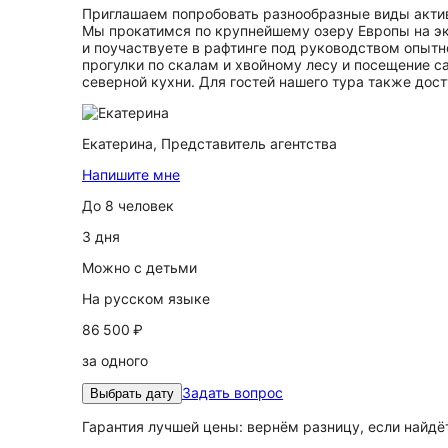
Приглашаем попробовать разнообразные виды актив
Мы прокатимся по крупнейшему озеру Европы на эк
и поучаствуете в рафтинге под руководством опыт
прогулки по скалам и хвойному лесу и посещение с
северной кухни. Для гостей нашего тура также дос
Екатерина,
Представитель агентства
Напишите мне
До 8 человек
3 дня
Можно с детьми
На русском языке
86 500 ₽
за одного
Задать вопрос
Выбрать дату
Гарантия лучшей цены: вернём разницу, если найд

================

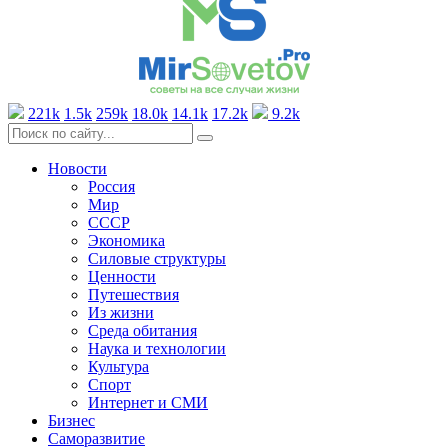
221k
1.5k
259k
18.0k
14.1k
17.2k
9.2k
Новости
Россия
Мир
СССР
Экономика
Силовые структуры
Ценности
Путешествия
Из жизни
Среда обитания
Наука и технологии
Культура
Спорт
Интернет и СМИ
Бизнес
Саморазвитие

================

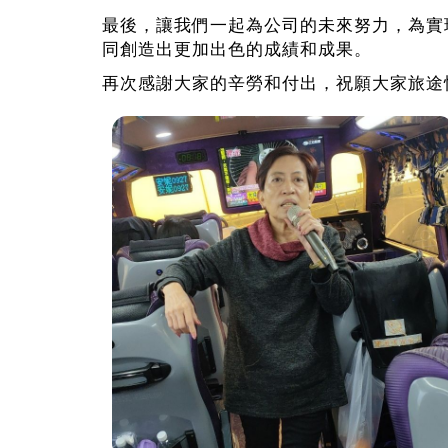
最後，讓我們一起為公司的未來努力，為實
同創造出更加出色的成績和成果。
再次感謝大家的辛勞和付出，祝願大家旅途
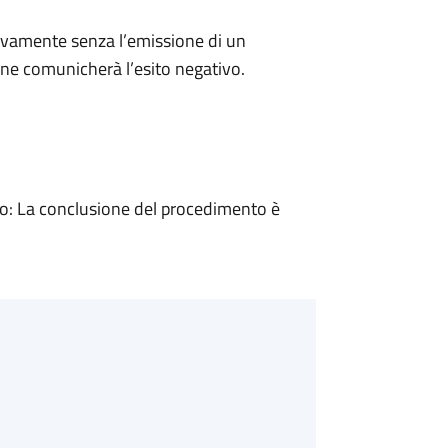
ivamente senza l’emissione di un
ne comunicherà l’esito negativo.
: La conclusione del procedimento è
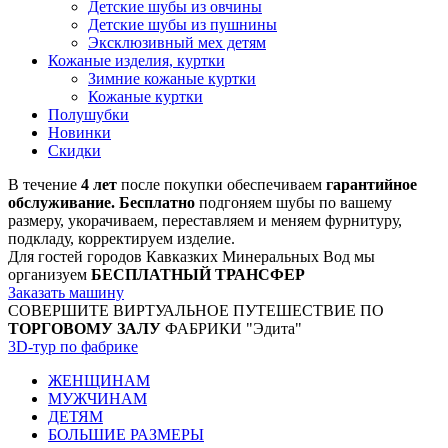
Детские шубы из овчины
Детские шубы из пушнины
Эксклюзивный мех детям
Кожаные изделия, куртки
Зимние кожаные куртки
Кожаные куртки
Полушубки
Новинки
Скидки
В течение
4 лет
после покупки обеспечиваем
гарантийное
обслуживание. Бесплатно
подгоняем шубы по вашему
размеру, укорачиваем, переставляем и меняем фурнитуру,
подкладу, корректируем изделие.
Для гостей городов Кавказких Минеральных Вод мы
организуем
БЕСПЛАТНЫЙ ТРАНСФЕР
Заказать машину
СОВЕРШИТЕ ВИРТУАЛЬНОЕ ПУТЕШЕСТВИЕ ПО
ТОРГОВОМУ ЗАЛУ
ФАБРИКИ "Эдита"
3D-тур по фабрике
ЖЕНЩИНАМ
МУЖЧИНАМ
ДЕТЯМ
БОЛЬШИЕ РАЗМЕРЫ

================

What to do - Go through the data and copy every line that includes "гостей".

Final answer -
северной кухни. Для гостей нашего тура также дос
Для гостей городов Кавказких Минеральных Вод мы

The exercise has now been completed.